Though Israel’s recent anti-democratic measures are troubling, this does not necessarily mean the country’s democracy will shatter. Israel, however, does show a symptom of what political scholars Tom Ginsburg and Aziz Huq would term constitutional retrogression, which “involves a simultaneous decay in three institutional predicates of democracy: the quality of elections, speech and associational rights, and the rule of law.” In constitutional retrogression, the democracy faces systematic erosion but not full collapse. Israel is certainly witnessing one aspect of this erosion—the decline of individual rights in legislation that marginalizes Arabs and non-Jews in the country and stifles opposition.
However, despite the evidence of democratic backsliding, the future of Israeli democracy remains yet to be determined for two main reasons: the fact that the Israeli government has remained in a state of limbo since no coalition has been formed since the September 2019 elections, and because what will come of Prime Minister Netanyahu’s indictment is not yet known. Future government policies may show more alignment with democracy, or they may cause even more widespread damage to institutions and rights. Likewise, the Israeli judiciary may uphold democratic rule of law in its proceedings with the indicted Netanyahu, or the exact opposite may occur. These two developments will prove pivotal for the survival of Israeli democracy.

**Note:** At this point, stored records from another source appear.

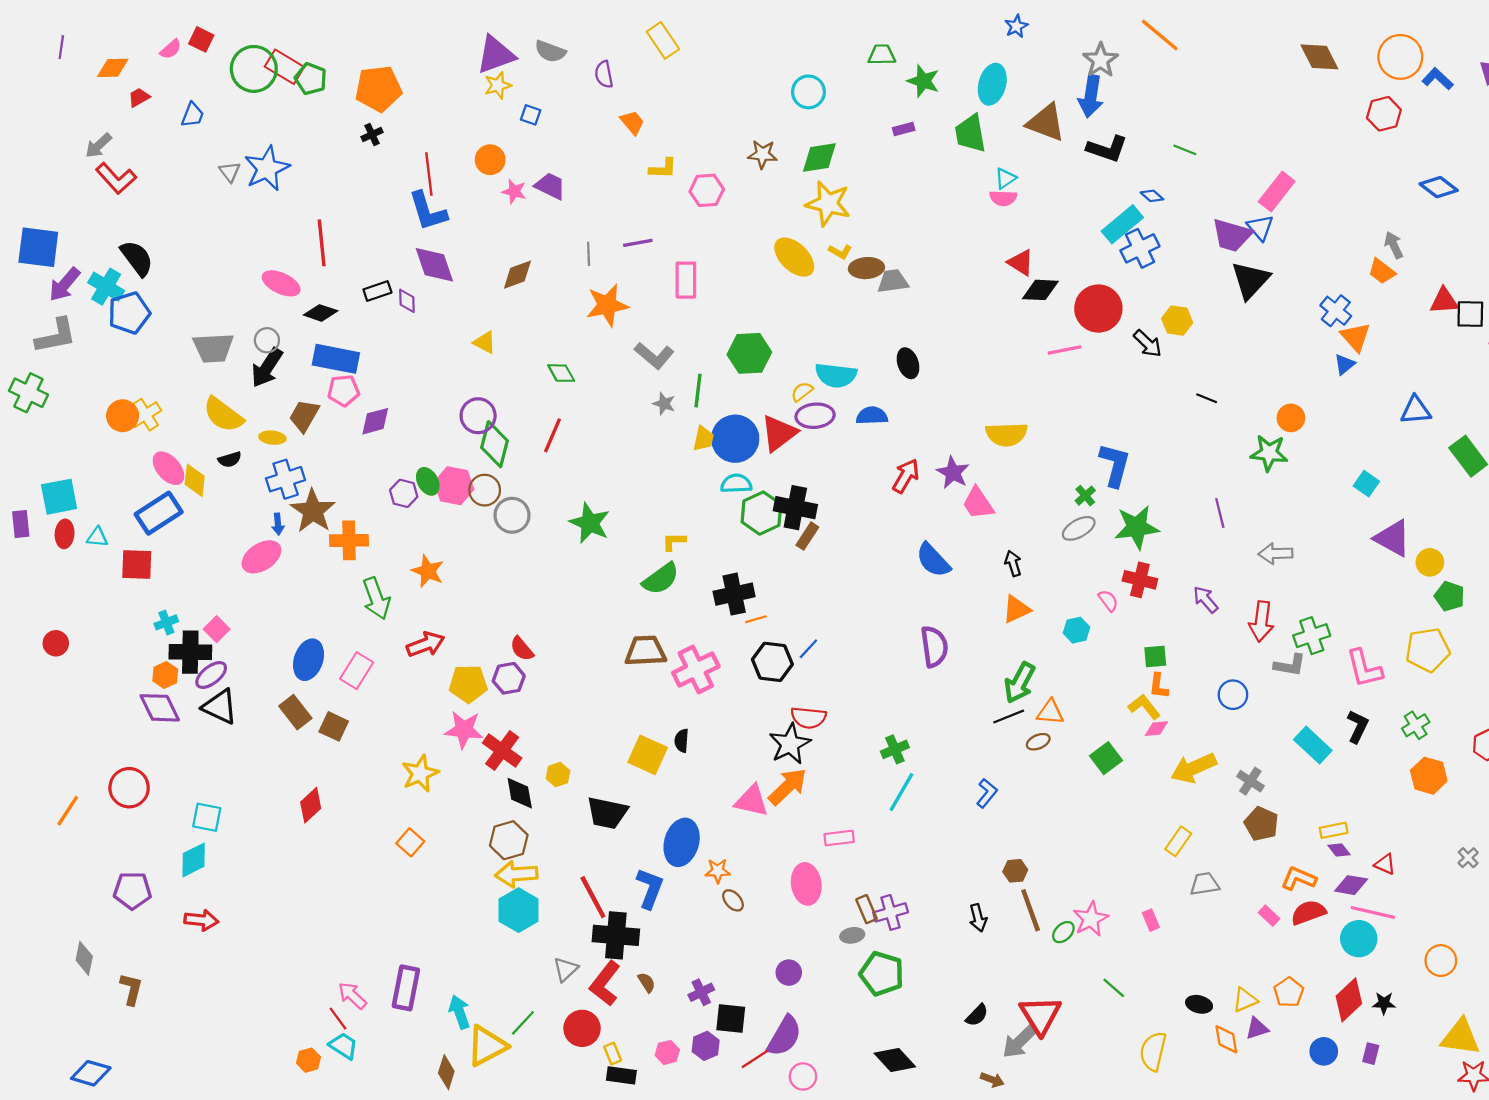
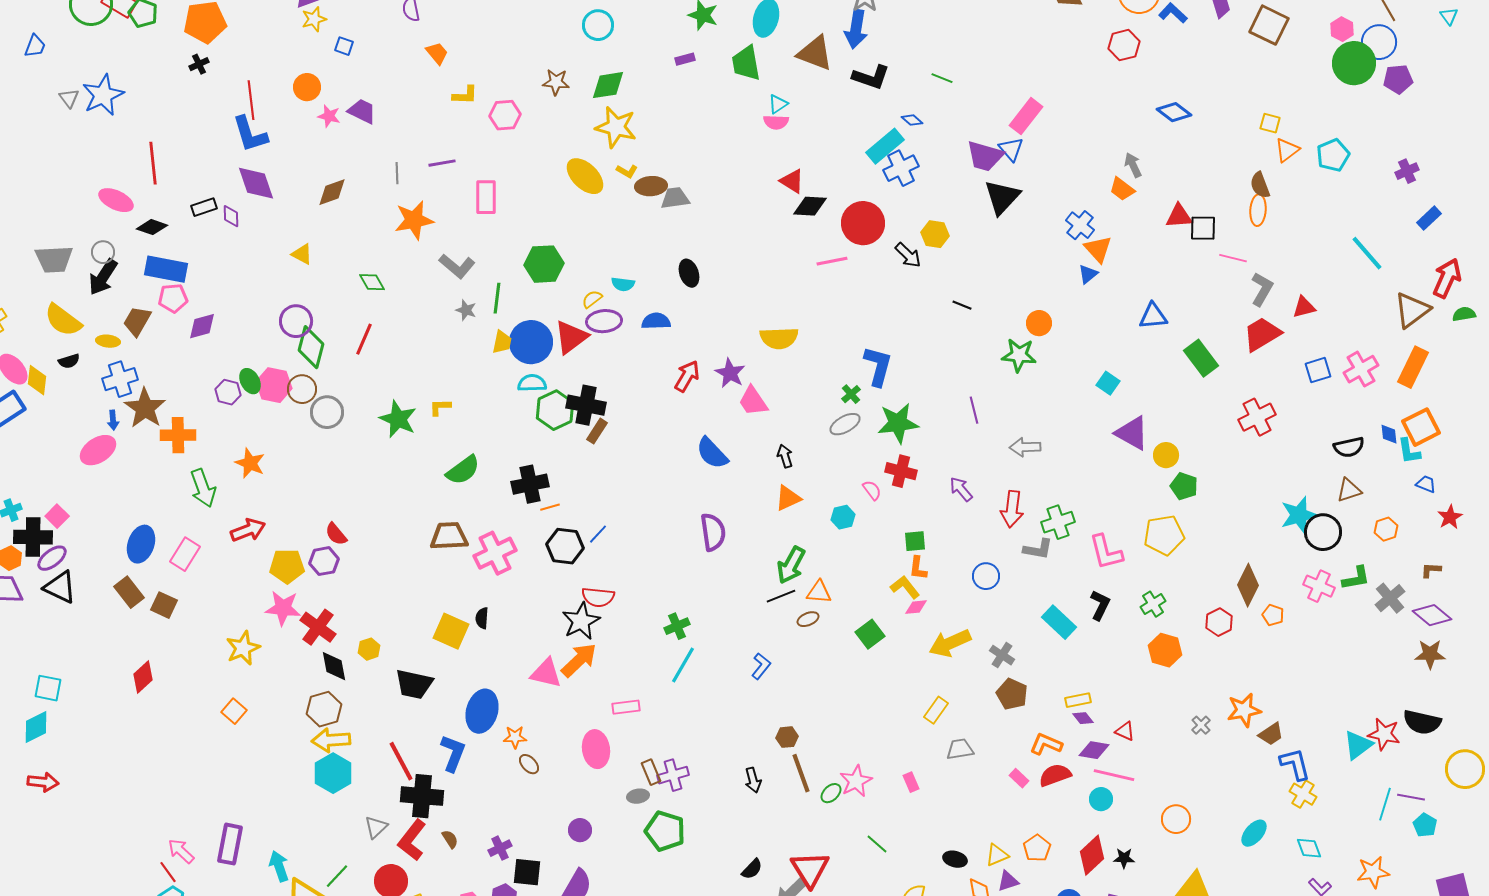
cyan semicircle: (836, 375) -> (623, 284), size x0.6
yellow L-shape: (674, 542) -> (440, 407), moved
cyan circle: (1359, 939) -> (1101, 799), size x0.7

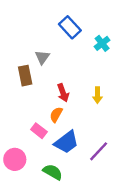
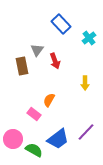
red arrow: (63, 93) -> (55, 61), moved
blue trapezoid: (66, 142) -> (58, 139), moved
green semicircle: (53, 172) -> (34, 150), moved

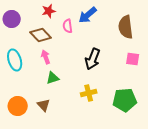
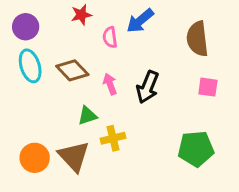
brown diamond: (41, 35) -> (72, 70), moved
pink arrow: (46, 57) -> (110, 84), moved
cyan ellipse: (15, 60) -> (30, 66), moved
yellow cross: (89, 93) -> (113, 138), moved
brown triangle: (44, 105) -> (74, 156), size x1.6

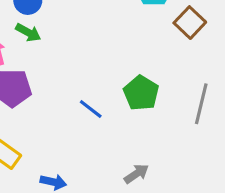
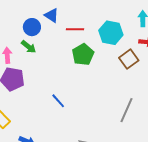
green pentagon: (141, 93) -> (83, 54), moved

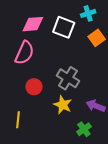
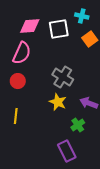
cyan cross: (88, 13) -> (82, 16), turned 32
white square: (64, 27) -> (59, 29), turned -30
red circle: (34, 87) -> (18, 81), moved

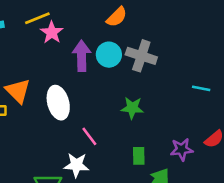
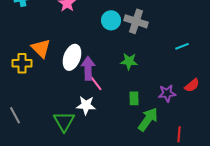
purple arrow: (82, 56) -> (88, 68), moved
cyan line: (201, 88) -> (182, 46), turned -32
white ellipse: (58, 103) -> (72, 57), turned 35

 Lesch, David. The Arab-Israeli Conflict. New York, Oxford University Press, 2018.
 Halbfinger, David, and Isabel Kershner. “Israeli Law Declares the Country the ‘Nation-State of the Jewish People.’” The New York Times, 19 July 2018, http://www.nytimes.com/2018/07/19/world/middleeast/israel-law-jews-arabic.html. Accessed 10 December 2019.
 Freedom House. “Freedom in the World 2019: Israel.” Freedom House, http://www.freedomhouse.org/report/freedom-world/2019/israel. Accessed 10 December 2019.
 Neuberger, Benyamin. “Israel’s Democracy and Comparative Politics.” Jewish Political Studies Review, vol. 1, no. 3/4, 1989, pg. 67-75.
 Ginsburg, Tom, and Aziz Huq. “How to Lose a Constitutional Democracy.” UCLA Law Review 78, 2018, pg. 79-169.